23.03.2018 - 14:55 | Son Güncellenme:
Hamilelikte yaşanan stres, hamilelik sonrası depresyona sebep olabildiği gibi, anne adayının hemen akabinde madde kullanımına yönelmesine de sebep olabilir. Hamilelik döneminde stres yaşayan anne adayının, doğum sonrasında çocuğuyla iletişiminde de sorun yaşaması kuvvetle muhtemeldir. Yapılan araştırmalara göre, hamilelik döneminde ve bebeğin ilk birkaç yılında annenin depresyona girmesi hem çocuğun sosyal gelişiminin hem de olaylar karşısında başa çıkma ve problem çözme becerisinin sekteye uğramasına neden olur.

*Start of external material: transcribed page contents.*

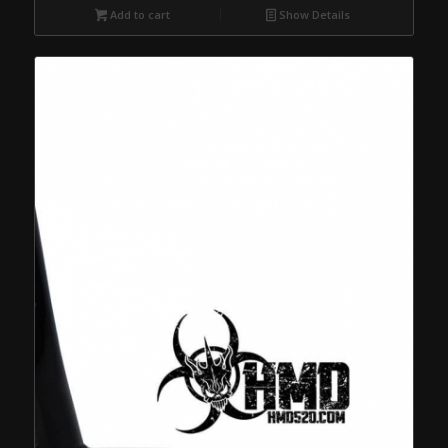
Add to cart
Show Details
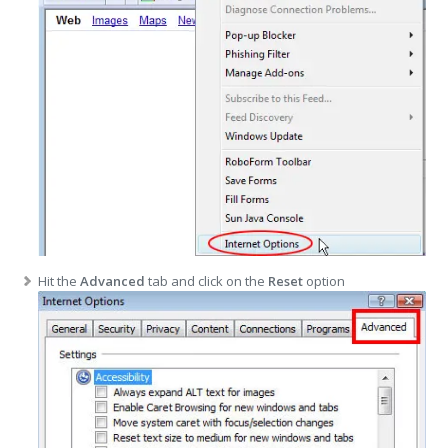
Hit the
Advanced
tab and click on the
Reset
option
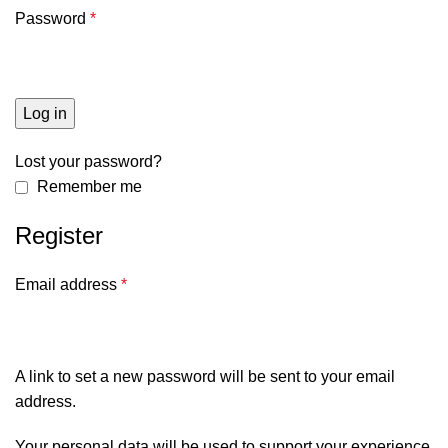
Password
*
Log in
Lost your password?
Remember me
Register
Email address
*
A link to set a new password will be sent to your email
address.
Your personal data will be used to support your experience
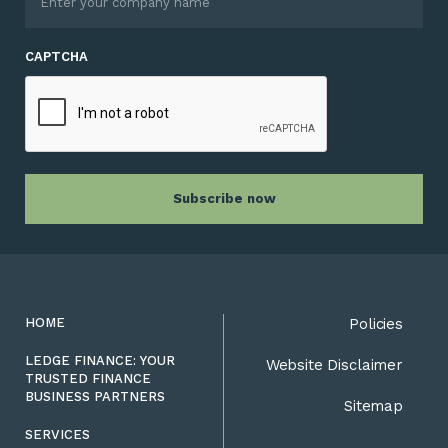
CAPTCHA
HOME
Policies
LEDGE FINANCE: YOUR
Website Disclaimer
TRUSTED FINANCE
BUSINESS PARTNERS
Sitemap
SERVICES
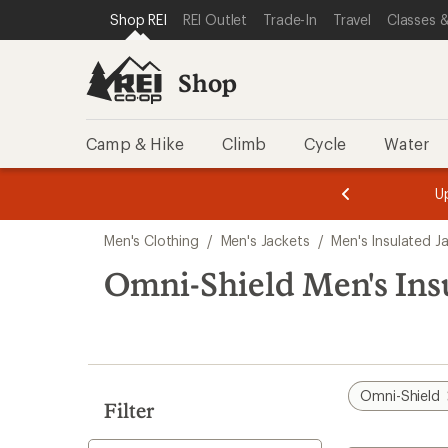
compared
compared
compared
loaded
SKIP TO SHOP REI CATEGORIES
SKIP TO MAIN CONTENT
REI ACCESSIBILITY STATEMENT
Shop REI
REI Outlet
Trade-In
Travel
Classes &
to
to
to
4
results
Shop
Camp & Hike
Climb
Cycle
Water
message
message
Members,
Become a
m
U
3
2
1
of
of
Skip
o
3.
3.
Men's Clothing
/
Men's Jackets
/
Men's Insulated J
3.
to
search
Omni-Shield Men's Insu
results
Omni-Shield
Filter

Hamilelikte stres belirtileri
Ruhsal belirtiler
Kayıtsızlık, gerginlik, sinirlilik, keyifsizlik, durgunluk, dinlenmeyle geçmeyen yorgunluk, huzursuzluk, kâbuslar, karamsarlık, unutkanlık, çöküntü, değersizlik hissi, suçluluk hissi, yalnızlık hissi...
Fiziksel belirtiler
Ağız kuruluğu, çarpıntı, üşüme, titreme, karıncalanma hissi, baş ağrıları, baş dönmesi, sık idrara çıkma, vücutta uyuşukluk bulantı, kusma, ishal, uyku ve iştah bozukluğu, konuşma güçlüğü, uykuda diş gıcırdatma ve konuşma, sıcak-soğuk basmaları, gürültüye ve sese aşırı duyarlılık…
Stres yaşayan kişi kendini mutsuz ve yalnız hisseder. Bu dönemde kendine en yakın hissettiği kişi olan eşinin yanında olduğunu ve her halükârda destek olacağını bilmesi, hamilelik döneminde stresi kontrol altına almada anne adayının en büyük yardımcısıdır. Özellikle bu dönem evlilikteki dönüm noktalarından biridir ve eşler arasındaki iletişimin iyi olması stresi yenmede önemli olacaktır.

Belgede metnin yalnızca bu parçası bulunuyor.